Hacker News new | ask | show | jobs
by koochi10 1094 days ago
I disagree with this slightly, modern computer chips follow a general purpose architecture not special purpose ones. The reason for this is building a computer chip is expensive and difficult to do. Similarly building any useful language model requires tons of compute power, and very smart ML researchers. Most of the smaller open source one's are just trained on GPT output.

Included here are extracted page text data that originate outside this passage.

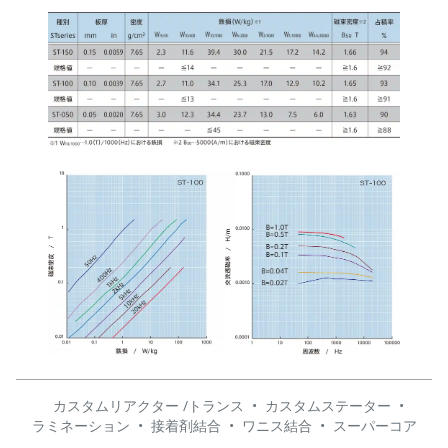
カスタムリアクター /トランス
•
カスタムステーター
•
ラミネーション
•
接着剤結合
•
ワニス結合
•
スーパーコア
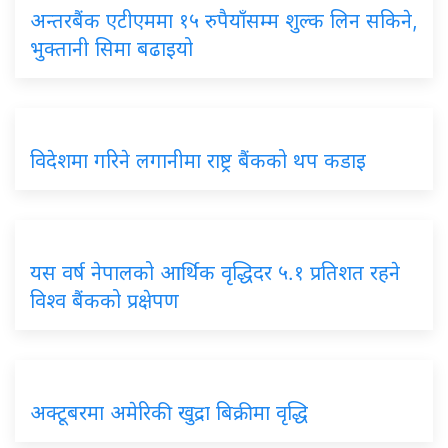
अन्तरबैंक एटीएममा १५ रुपैयाँसम्म शुल्क लिन सकिने,
भुक्तानी सिमा बढाइयो
विदेशमा गरिने लगानीमा राष्ट्र बैंकको थप कडाइ
यस वर्ष नेपालको आर्थिक वृद्धिदर ५.१ प्रतिशत रहने
विश्व बैंकको प्रक्षेपण
अक्टूबरमा अमेरिकी खुद्रा बिक्रीमा वृद्धि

By "cramming all of the web" on a model what is really going on is the hidden layers of that network are getting better at understanding language and logic. Imagine trying to teach a kid who doesn't know how to read to learn about a Science by only giving them science textbooks. Chances are they won't get very far.

Building little specialist model's don't really work either. It's like trying to train a parrot to do science, sure it can repeat some of the phrases that you give it, but at the end of the day it's not really making any new connections for you.

1 comments

Since when did the world decide to shed the grammatically correct "computing power" for this weird tech bro "compute power" phrase?
Definitions are a little fuzzy but "compute" is often used to distinguish between "compute," as in CPU, memory, and disk. And GPU is a very specialized kind of compute power. There's really no "grammatically correct" here these are different senses of the word. "Computing power" doesn't exactly have the same sense of specifically referring to a CPU or GPU as "compute power."
Since we adopted English as the standard language, complete with its penchant for butchering words by shortening them for the sake of convenience and speed.

I wonder what people said about "bus" back in the day, especially those who knew Latin.